Le conseiller maître à la Cour des comptes a aussi pointé des "zones d'ombres" en matière de connaissance des finances locales. Ainsi, les finances des communes de moins de 1.000 habitants sont "en dehors des radars", a-t-il dit. Dans ces collectivités, "où en est-on en termes de coûts et de services ?", s'est-il interrogé.
Enrichir les données sur l'investissement local
"Il est urgent de mieux analyser l'investissement public local, qui a baissé de plus de 20% en 2014 et 2015", a-t-il souligné. En ajoutant que "si l'on doit poursuivre la contribution [des collectivités locales] au redressement des comptes publics, il faut connaître la portée des évolutions en cours". Or, "on ne sait pas aujourd'hui sur quels types d'équipements porte l'investissement et quelles ont été les variables d'ajustement depuis deux ans". Charles-Eric Lemaignen a plaidé lui aussi pour que puisse être menée une analyse fine de l'investissement permettant d'éclairer les élus locaux.
Premier poste de dépenses des collectivités, les charges de personnels et tout ce qui concerne en général la fonction publique territoriale souffrent aussi d'un déficit de connaissance. Les administrations centrales de l'Etat ne disposent pas d'outils suffisants pour suivre les évolutions dans ce domaine, a estimé Christian Martin. Et les données sont imparfaites car elles rendent compte de la situation avec deux ans de retard.
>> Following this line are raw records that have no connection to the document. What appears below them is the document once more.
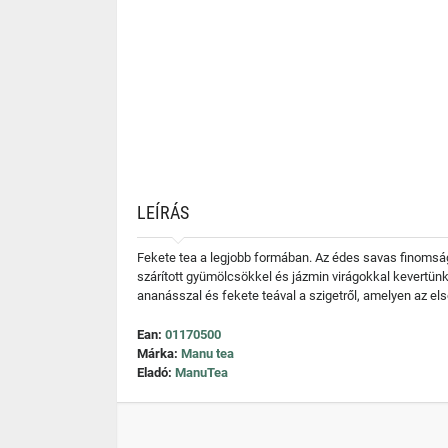
LEÍRÁS
Fekete tea a legjobb formában. Az édes savas finomság a
szárított gyümölcsökkel és jázmin virágokkal kevertünk 
ananásszal és fekete teával a szigetről, amelyen az első
Ean:
01170500
Márka:
Manu tea
Eladó:
ManuTea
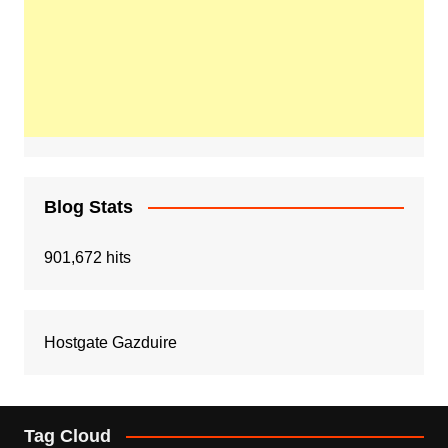
Blog Stats
901,672 hits
Hostgate Gazduire
Tag Cloud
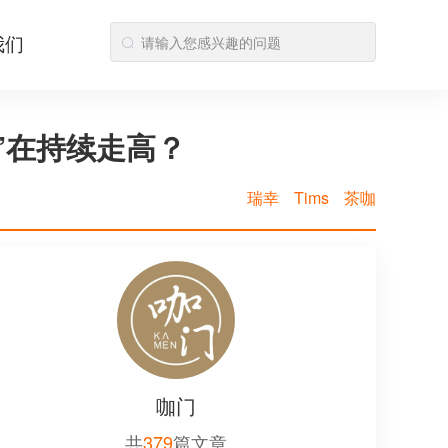
我们
”在持续走高？
瑞幸
Tims
茶咖
咖门
共
379
篇文章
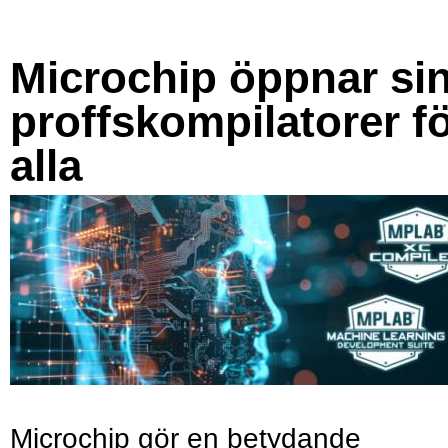
Microchip öppnar si
proffskompilatorer f
alla
Microchip gör en betydande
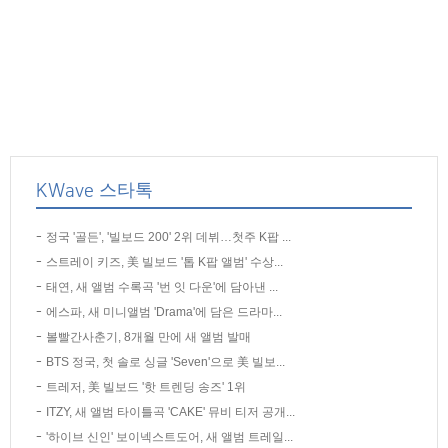
KWave 스타톡
정국 '골든', '빌보드 200' 2위 데뷔…첫주 K팝 ...
스트레이 키즈, 美 빌보드 '톱 K팝 앨범' 수상...
태연, 새 앨범 수록곡 '번 잇 다운'에 담아낸 ...
에스파, 새 미니앨범 'Drama'에 담은 드라마...
볼빨간사춘기, 8개월 만에 새 앨범 발매
BTS 정국, 첫 솔로 싱글 'Seven'으로 美 빌보...
트레저, 美 빌보드 '핫 트렌딩 송즈' 1위
ITZY, 새 앨범 타이틀곡 'CAKE' 뮤비 티저 공개...
'하이브 신인' 보이넥스트도어, 새 앨범 트레일...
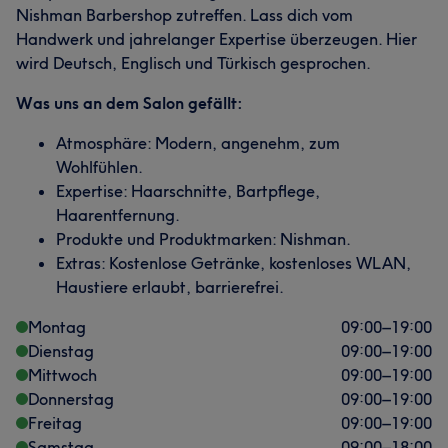
Nishman Barbershop zutreffen. Lass dich vom
Handwerk und jahrelanger Expertise überzeugen. Hier
wird Deutsch, Englisch und Türkisch gesprochen.
Was uns an dem Salon gefällt:
Atmosphäre: Modern, angenehm, zum
Wohlfühlen.
Expertise: Haarschnitte, Bartpflege,
Haarentfernung.
Produkte und Produktmarken: Nishman.
Extras: Kostenlose Getränke, kostenloses WLAN,
Haustiere erlaubt, barrierefrei.
Montag
09:00
–
19:00
Dienstag
09:00
–
19:00
Mittwoch
09:00
–
19:00
Donnerstag
09:00
–
19:00
Freitag
09:00
–
19:00
Samstag
09:00
–
18:00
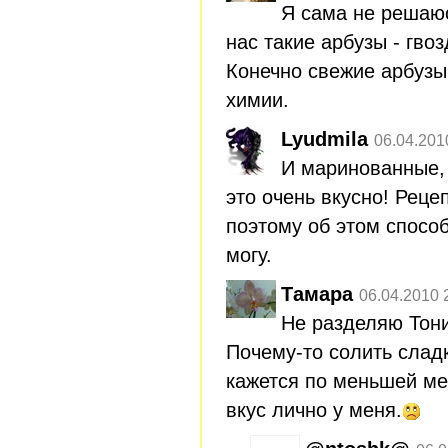
Я сама не решаюс
нас такие арбузы - гво
Конечно свежие арбузы
химии.
Lyudmila
06.04.201
И маринованные, 
это очень вкусно! Реце
поэтому об этом способ
могу.
Тамара
06.04.2010 
Не разделяю Тони
Почему-то солить слад
кажется по меньшей ме
вкус лично у меня.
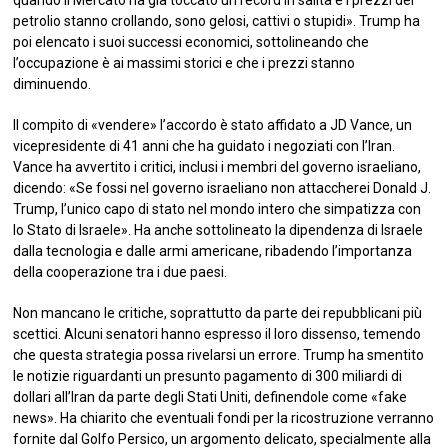
petrolio stanno crollando, sono gelosi, cattivi o stupidi». Trump ha
poi elencato i suoi successi economici, sottolineando che
l’occupazione è ai massimi storici e che i prezzi stanno
diminuendo.
Il compito di «vendere» l’accordo è stato affidato a JD Vance, un
vicepresidente di 41 anni che ha guidato i negoziati con l’Iran.
Vance ha avvertito i critici, inclusi i membri del governo israeliano,
dicendo: «Se fossi nel governo israeliano non attaccherei Donald J.
Trump, l’unico capo di stato nel mondo intero che simpatizza con
lo Stato di Israele». Ha anche sottolineato la dipendenza di Israele
dalla tecnologia e dalle armi americane, ribadendo l’importanza
della cooperazione tra i due paesi.
Non mancano le critiche, soprattutto da parte dei repubblicani più
scettici. Alcuni senatori hanno espresso il loro dissenso, temendo
che questa strategia possa rivelarsi un errore. Trump ha smentito
le notizie riguardanti un presunto pagamento di 300 miliardi di
dollari all’Iran da parte degli Stati Uniti, definendole come «fake
news». Ha chiarito che eventuali fondi per la ricostruzione verranno
fornite dal Golfo Persico, un argomento delicato, specialmente alla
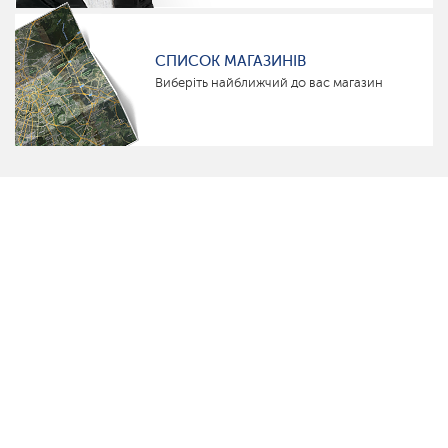
СПИСОК МАГАЗИНІВ
Виберіть найближчий до вас магазин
La recherche au service des politiques publiques
Si les finances locales restent un terrain à défricher, des progrès ont quand même été enregistrés. "On dispose de plus de données" et "on prend mieux en compte l'hétérogénéité des territoires qu'auparavant", a relevé Matthieu Leprince. Cet enseignant-chercheur à l'université de Rennes 1 constate aussi que les travaux de recherche tiennent davantage compte de données non financières, par exemple sur les élections. Les données établies intègrent dorénavant les flux financiers entre les communes et les intercommunalités, a ajouté Nicolas Portier, délégué général de l'ADCF.
Les chercheurs apportent leur pierre à l'amélioration de la connaissance des finances locales. Le reconnaissant, Christian Martin a souhaité que la Cour travaille "de plus en plus" avec eux. Charles-Eric Lemaignen a été tout aussi clair. "Nous avons besoin de vous", a-t-il lancé à l'attention des experts en finances locales. Pour bâtir les projets de territoires, choisir les investissements les plus utiles, améliorer le financement des politiques publiques, rendre plus efficace la péréquation, les analyses des chercheurs seront précieuses, a-t-il considéré. Mais, "il faut des chercheurs qui soient des trouveurs", a nuancé un élu local présent dans la salle.
Thomas Beurey / Projets publics
Finances locales : le programme des travaux de la Cour des comptes
Le rapport qui paraîtra en octobre 2017 sur les finances publiques locales se penchera sur "les dépenses sociales des départements" et "leur impact" sur ces derniers. Dans ce rapport, la Rue Cambon réalisera pour la première fois un état des lieux financier du bloc communal, sans distinguer comme auparavant la situation des communes et celle des communautés. Christian Martin a aussi précisé qu'en 2018, la Cour s'intéressera à "la compétence scolaire et périscolaire". "Il faudra arriver à mesurer le coût de la réforme des rythmes scolaires et les changements qu'elle a apportés", a dit le magistrat. Enfin, on saura que le rapport qui sera publié en octobre 2019 portera "sans doute" notamment sur la fusion des régions intervenue le 1er janvier 2016.